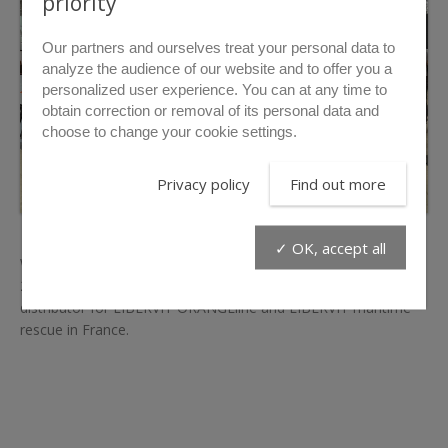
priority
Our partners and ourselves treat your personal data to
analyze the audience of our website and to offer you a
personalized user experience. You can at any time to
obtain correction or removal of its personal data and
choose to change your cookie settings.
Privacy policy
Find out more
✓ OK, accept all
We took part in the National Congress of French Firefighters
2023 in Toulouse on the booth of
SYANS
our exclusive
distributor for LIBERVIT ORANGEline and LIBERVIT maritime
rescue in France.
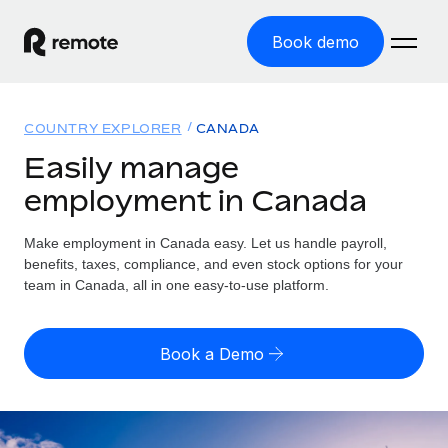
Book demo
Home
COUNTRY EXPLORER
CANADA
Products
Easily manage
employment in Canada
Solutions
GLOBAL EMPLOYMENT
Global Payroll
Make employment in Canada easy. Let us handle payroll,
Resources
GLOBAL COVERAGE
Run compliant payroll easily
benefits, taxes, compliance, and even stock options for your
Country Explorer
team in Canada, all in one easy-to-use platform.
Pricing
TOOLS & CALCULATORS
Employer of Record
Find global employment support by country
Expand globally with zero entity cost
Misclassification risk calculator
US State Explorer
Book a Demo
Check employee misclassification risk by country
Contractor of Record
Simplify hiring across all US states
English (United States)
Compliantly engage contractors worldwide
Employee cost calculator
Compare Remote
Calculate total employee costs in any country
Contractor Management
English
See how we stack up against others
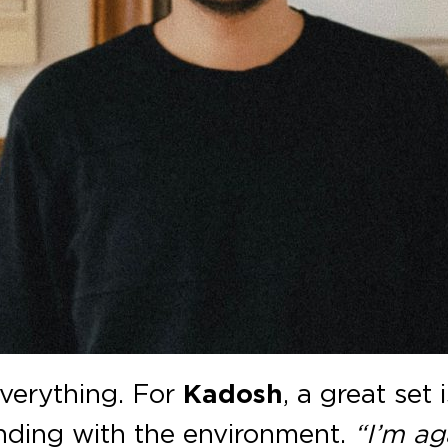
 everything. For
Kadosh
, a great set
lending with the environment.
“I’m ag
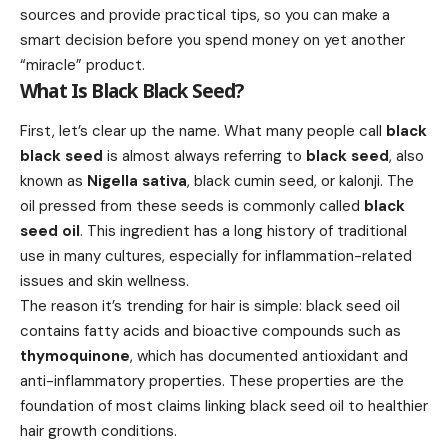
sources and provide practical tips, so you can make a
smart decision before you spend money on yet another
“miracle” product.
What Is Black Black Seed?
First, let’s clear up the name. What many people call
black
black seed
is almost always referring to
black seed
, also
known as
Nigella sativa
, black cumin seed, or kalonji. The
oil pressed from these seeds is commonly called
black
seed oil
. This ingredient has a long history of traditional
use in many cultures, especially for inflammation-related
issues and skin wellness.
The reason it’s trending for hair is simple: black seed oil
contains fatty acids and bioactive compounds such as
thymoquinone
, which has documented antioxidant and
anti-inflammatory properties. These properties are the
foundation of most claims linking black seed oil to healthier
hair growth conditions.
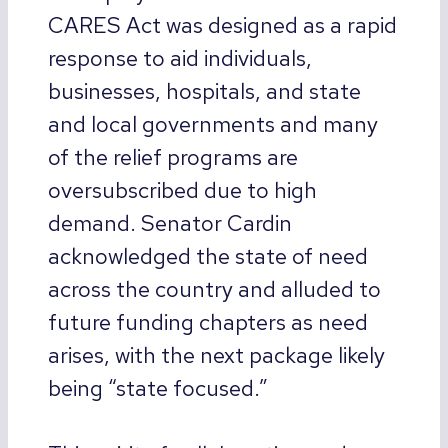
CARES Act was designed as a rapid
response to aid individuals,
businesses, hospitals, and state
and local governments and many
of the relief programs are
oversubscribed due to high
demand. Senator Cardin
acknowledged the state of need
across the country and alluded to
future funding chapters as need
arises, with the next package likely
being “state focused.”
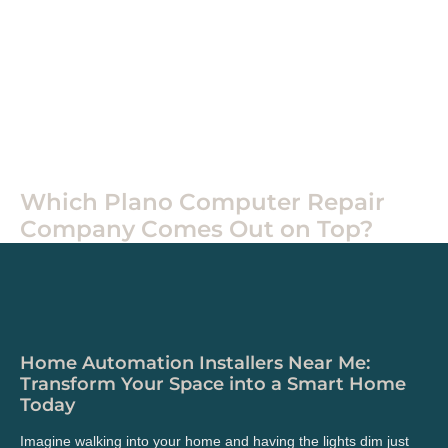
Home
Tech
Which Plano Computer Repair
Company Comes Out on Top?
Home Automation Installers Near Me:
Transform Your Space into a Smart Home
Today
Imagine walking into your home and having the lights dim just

= Exercise objective =
Produce a verbatim copy of all records, minus pictures.

= Response area =
priority
Our partners and ourselves treat your personal data to
analyze the audience of our website and to offer you a
personalized user experience. You can at any time to
obtain correction or removal of its personal data and
choose to change your cookie settings.
Privacy policy
Find out more
✓ OK, accept all
We took part in the National Congress of French Firefighters
2023 in Toulouse on the booth of
SYANS
our exclusive
distributor for LIBERVIT ORANGEline and LIBERVIT maritime
rescue in France.
Book demo
Home
COUNTRY EXPLORER
CANADA
Products
Easily manage
employment in Canada
Solutions
GLOBAL EMPLOYMENT
Global Payroll
Make employment in Canada easy. Let us handle payroll,
Resources
GLOBAL COVERAGE
Run compliant payroll easily
benefits, taxes, compliance, and even stock options for your
Country Explorer
team in Canada, all in one easy-to-use platform.
Pricing
TOOLS & CALCULATORS
Employer of Record
Find global employment support by country
Expand globally with zero entity cost
Misclassification risk calculator
US State Explorer
Book a Demo
Check employee misclassification risk by country
Contractor of Record
Simplify hiring across all US states
English (United States)
Compliantly engage contractors worldwide
Employee cost calculator
Compare Remote
Calculate total employee costs in any country
Contractor Management
English
See how we stack up against others
 everything. For
Kadosh
, a great set
lending with the environment.
“I’m ag
sources and provide practical tips, so you can make a
smart decision before you spend money on yet another
“miracle” product.
What Is Black Black Seed?
First, let’s clear up the name. What many people call
black
black seed
is almost always referring to
black seed
, also
known as
Nigella sativa
, black cumin seed, or kalonji. The
oil pressed from these seeds is commonly called
black
seed oil
. This ingredient has a long history of traditional
use in many cultures, especially for inflammation-related
issues and skin wellness.
The reason it’s trending for hair is simple: black seed oil
contains fatty acids and bioactive compounds such as
thymoquinone
, which has documented antioxidant and
anti-inflammatory properties. These properties are the
foundation of most claims linking black seed oil to healthier
hair growth conditions.
CARES Act was designed as a rapid
response to aid individuals,
businesses, hospitals, and state
and local governments and many
of the relief programs are
oversubscribed due to high
demand. Senator Cardin
acknowledged the state of need
across the country and alluded to
future funding chapters as need
arises, with the next package likely
being “state focused.”
Home
Tech
Which Plano Computer Repair
Company Comes Out on Top?
Home Automation Installers Near Me:
Transform Your Space into a Smart Home
Today
Imagine walking into your home and having the lights dim just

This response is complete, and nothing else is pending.